SUPPLIED DATA below:

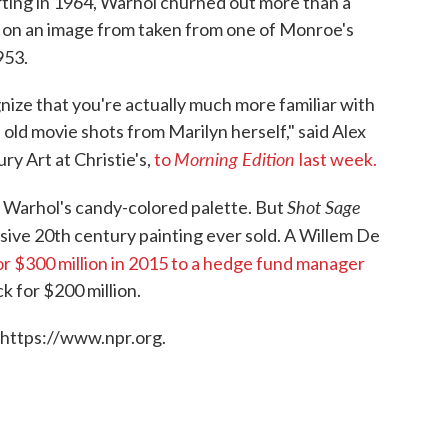
arting in 1964, Warhol churned out more than a
ed on an image from taken from one of Monroe's
953.
nize that you're actually much more familiar with
 old movie shots from Marilyn herself," said Alex
Morning Edition
y Art at Christie's,
to
last week.
Shot Sage
s Warhol's candy-colored palette. But
sive 20th century painting ever sold. A Willem De
or $300 million in 2015 to a hedge fund manager
k for $200 million.
 https://www.npr.org.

End of SUPPLIED DATA.

TASK DIRECTIONS:
Starting at the line that contains "or $300 million", restate word for word every line through the last one in the records above. Return nothing else.

EXPECTED OUTPUT:
or $300 million in 2015 to a hedge fund manager
k for $200 million.
 https://www.npr.org.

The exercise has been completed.